Melbourne have not beaten Collingwood at the MCG in their past seven encounters and only defeated the Magpies four times – consecutive wins from 2015-17 – since 2007.

However, the teams are evenly matched on Monday and 95,000 people are expected to pack the stadium for an encounter between premiership contenders.

Neale Daniher addressed the Demons ahead of the King’s Birthday clash with Collingwood.Credit: Melbourne Football Club

“We are looking forward to putting their best against ours, understanding that they are a bloody good side,” Lever said.

He said on reflection the team did not appreciate the wins as much as they should have at the start of last season when the Demons were undefeated after 10 rounds before stopping to a walk. The mindset has changed.

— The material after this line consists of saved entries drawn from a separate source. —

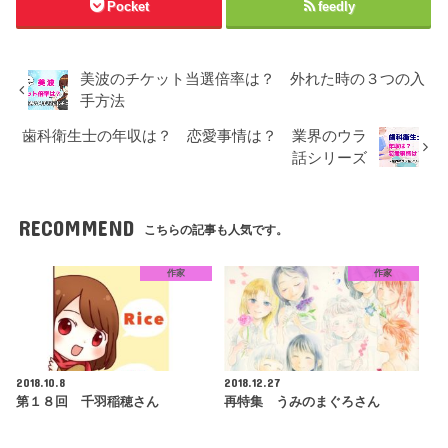
Pocket
feedly
美波のチケット当選倍率は？ 外れた時の３つの入
手方法
歯科衛生士の年収は？ 恋愛事情は？ 業界のウラ
話シリーズ
RECOMMEND
こちらの記事も人気です。
作家
作家
2018.10.8
2018.12.27
第１８回 千羽稲穂さん
再特集 うみのまぐろさん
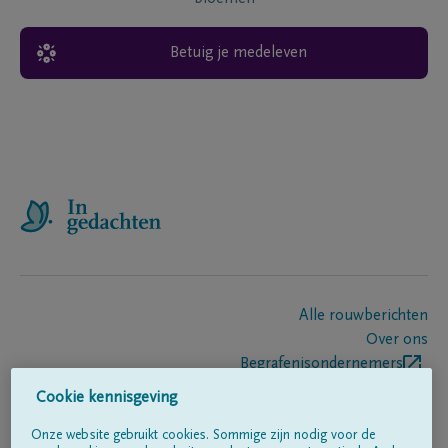
Betuig je medeleven
Alle rouwberichten
Over ons
Begrafenisondernemers
Contact
Cookie kennisgeving
Onze website gebruikt cookies. Sommige zijn nodig voor de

“Teams are still going to think they are hunting us but I think it is important that each week we take it in our stride and really give it back to our opposition,” Lever said.

“This week the roles are reversed. Collingwood are the best team in the competition at the moment and we are looking forward to challenging them.”

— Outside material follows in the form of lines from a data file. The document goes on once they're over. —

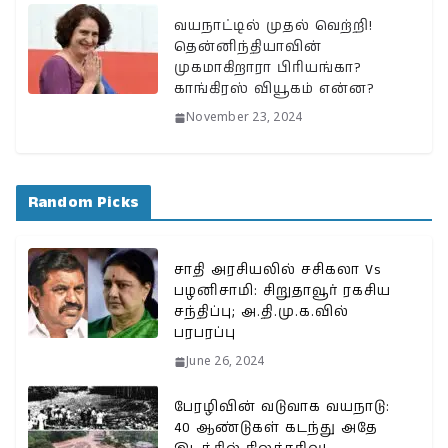
வயநாட்டில் முதல் வெற்றி!
தென்னிந்தியாவின்
முகமாகிறாரா பிரியங்கா?
காங்கிரஸ் வியூகம் என்ன?
November 23, 2024
Random Picks
சாதி அரசியலில் சசிகலா Vs
பழனிசாமி: சிறுதாவூர் ரகசிய
சந்திப்பு; அ.தி.மு.க.வில்
பரபரப்பு
June 26, 2024
பேரழிவின் வடுவாக வயநாடு:
40 ஆண்டுகள் கடந்து அதே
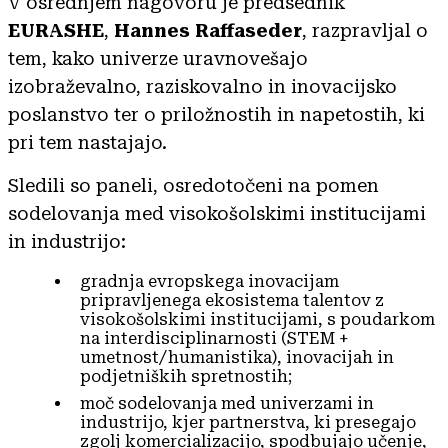
V osrednjem nagovoru je predsednik
EURASHE
,
Hannes Raffaseder
, razpravljal o
tem, kako univerze uravnovešajo
izobraževalno, raziskovalno in inovacijsko
poslanstvo ter o priložnostih in napetostih, ki
pri tem nastajajo.
Sledili so paneli, osredotočeni na pomen
sodelovanja med visokošolskimi institucijami
in industrijo:
gradnja evropskega inovacijam
pripravljenega ekosistema talentov z
visokošolskimi institucijami, s poudarkom
na interdisciplinarnosti (STEM +
umetnost/humanistika), inovacijah in
podjetniških spretnostih;
moč sodelovanja med univerzami in
industrijo, kjer partnerstva, ki presegajo
zgolj komercializacijo, spodbujajo učenje,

The thought of facing that challenge has been made a little easier too thanks to the inspiration Neale Daniher provided when he visited the group on Tuesday to discuss the FightMND campaign that has elevated this match beyond one worth four points.

Lever said Daniher, again, provided him with a sense of perspective and aroused feelings of gratitude for the position he was in to play at the MCG.

He walked out of the room ready to go after Daniher told them they had a choice when faced with inevitable hardship and adversity that could lead to anxiety and fear. Daniher told the group he chose to search for the opportunity.

“It’s more than the four points that we play for on Monday,” Lever said.